Colony Direct PCR

Insert Check

Plasmid mini-prep is a technique which is rarely done in my lab. Plasmid mini-prep is done only when the circular plasmid is necessary for some experiments. Instead, it is enough to get sequence data from colony direct PCR products. Recent advancement of sequencing technology made it easier to read templates not very clean such as enzymatically purified PCR product.

Insert Check PCR Premix (for 1mL)

dNTPs (2mM each; final 0.2mM) 100uL M13FW.HT primer (100pmol/uL) 5-10uL (CGC CAG GGT TTT CCC AGT CAC GAC) M13RV.HT primer (100pmol/uL) 5-10uL (AGC GGA TAA CAA TTT CAC ACA GGA AAC) 10 x KOD-dash buffer 100uL KOD-dash (Toyobo, Japan) 5uL (increase up to 20uL according to the insert length expected) milli-Q water 780uL

Make up the reaction premix and store in a freezer. Stable for about one year. Amount of enzyme added to the premix is much smaller than a standard reaction condition, and the buffer and dNTP mix will exhaust quickly. The manufacturer of KOD-dash (Toyobo) supplies additional buffers and dNTPs free of charge upon request.

Picking Colonies

Dispense 10-15uL of reaction premix onto 96-well PCR plate, etc. A smaller reaction volume (10-15uL) is enough. Scaled-down reaction with lower concentration of enzyme makes at most 20 times more ecnomy than the standard condition. Pick up single colonies and soak the needle into premix solution for a couple of seconds. Use of 0.2mm plutinum needle is convenient, because it cools down rapidly after burning from colony to colony and enables quick picking many colonies.
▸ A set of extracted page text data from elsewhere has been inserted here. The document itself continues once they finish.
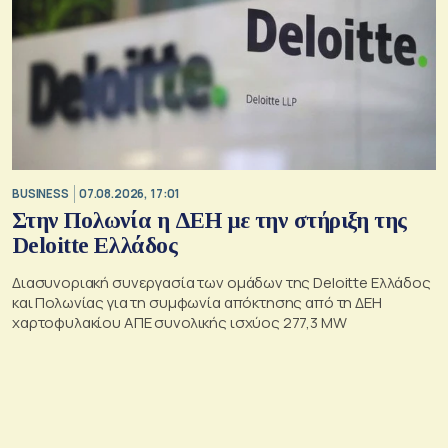
BUSINESS
07.08.2026, 17:01
Στην Πολωνία η ΔΕΗ με την στήριξη της
Deloitte Ελλάδος
Διασυνοριακή συνεργασία των ομάδων της Deloitte Ελλάδος
και Πολωνίας για τη συμφωνία απόκτησης από τη ΔΕΗ
χαρτοφυλακίου ΑΠΕ συνολικής ισχύος 277,3 MW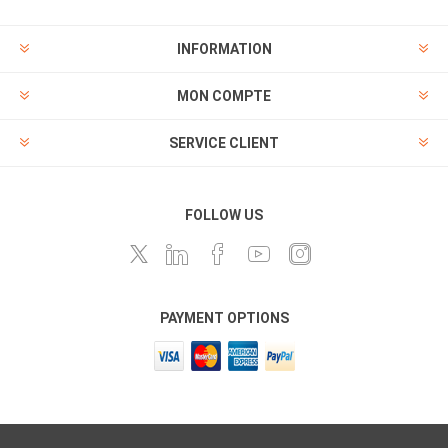
INFORMATION
MON COMPTE
SERVICE CLIENT
FOLLOW US
PAYMENT OPTIONS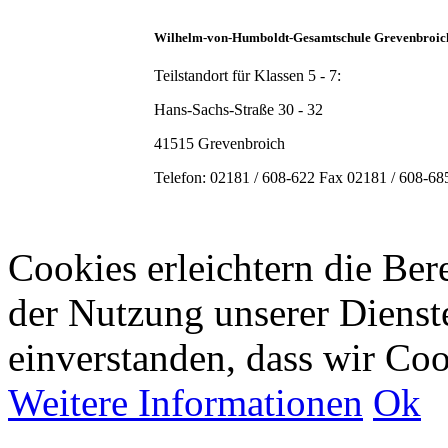
Wilhelm-von-Humboldt-Gesamtschule Grevenbroi
Teilstandort für Klassen 5 - 7:
Hans-Sachs-Straße 30 - 32
41515 Grevenbroich
Telefon: 02181 / 608-622 Fax 02181 / 608-6
Cookies erleichtern die Bere
der Nutzung unserer Dienste
einverstanden, dass wir Co
Weitere Informationen
Ok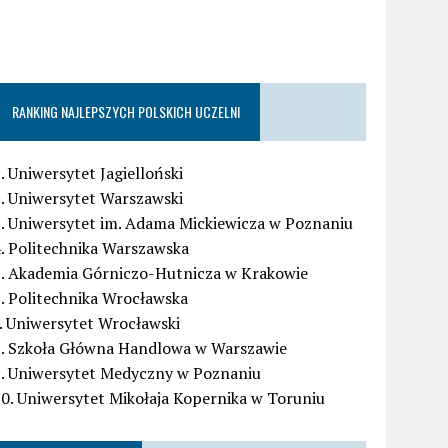
RANKING NAJLEPSZYCH POLSKICH UCZELNI
. Uniwersytet Jagielloński
. Uniwersytet Warszawski
. Uniwersytet im. Adama Mickiewicza w Poznaniu
. Politechnika Warszawska
5. Akademia Górniczo-Hutnicza w Krakowie
. Politechnika Wrocławska
. Uniwersytet Wrocławski
8. Szkoła Główna Handlowa w Warszawie
9. Uniwersytet Medyczny w Poznaniu
0. Uniwersytet Mikołaja Kopernika w Toruniu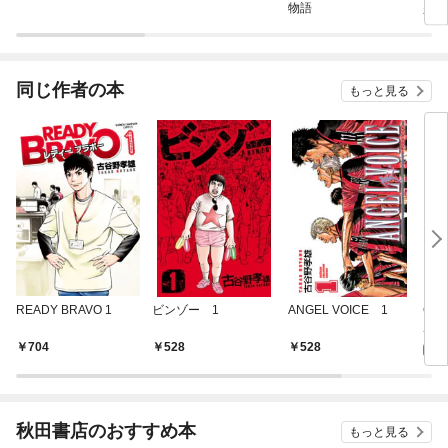
物語
少年
同じ作者の本
もっと見る
READY BRAVO 1
ビンゾー 1
ANGEL VOICE 1
GO 
5
704
528
528
試
秋田書店のおすすめ本
もっと見る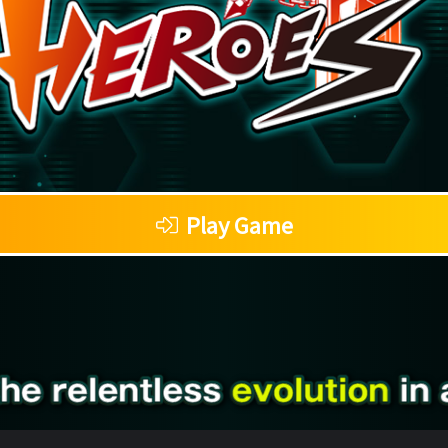
Play Game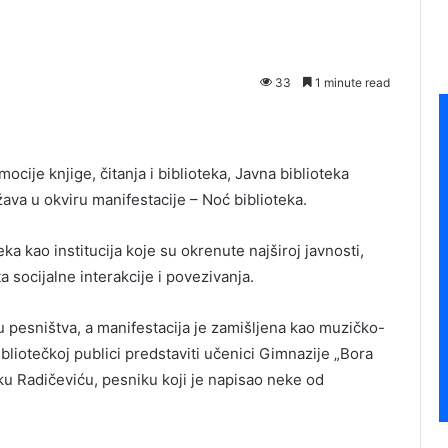
33
1 minute read
omocije knjige, čitanja i biblioteka, Javna biblioteka
ava u okviru manifestacije – Noć biblioteka.
eka kao institucija koje su okrenute najširoj javnosti,
a socijalne interakcije i povezivanja.
u pesništva, a manifestacija je zamišljena kao muzičko-
liotečkoj publici predstaviti učenici Gimnazije „Bora
u Radičeviću, pesniku koji je napisao neke od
Cut the plutinum needle just to reach the bottom of the PCR well, then it is unnecessary to watch the bottom of well when you soak the needle in the reaction mixture.

PCR Cycle

300 sec at 95^oC
v
20 sec at 98^oC
5 sec at 60^oC
120 sec at 72^oC
(30 cycles)
v
60-300 sec at 72^oC

Extention time is 1 min per kb of expected product length in the standard condition, but for economy reactions it is better to employ 2 min per kb to obtain good amounts of product.
Samples sequenced with BigDye kit according to this protocol and enzymatic purification showed bad peak separation. Frequently it is unreadable beyond only 300 bases. BigDye kit seems vulnerable to KOD-dash carryover, and good sequencing performance recovers upon PK treatment to kill the enzyme. After 30 min incubation of PCR product with ExoSapIt at 37C, add 0.1uL of PK (dilute for convenience) and incubate at 37C for 30min more, and then heat inactivate for 15 min at 80C.
On the other hand, ET kit is tolerable to KOD-dash and gives good separation over 500 bases. For better performance, kill the enzyme as above. I recommend to use ET kit to get longer read (>700) of inserts, because BigDye kit shows still lower peak separation beyond about 600bp even upon PK treatment for KOD-dash carryover.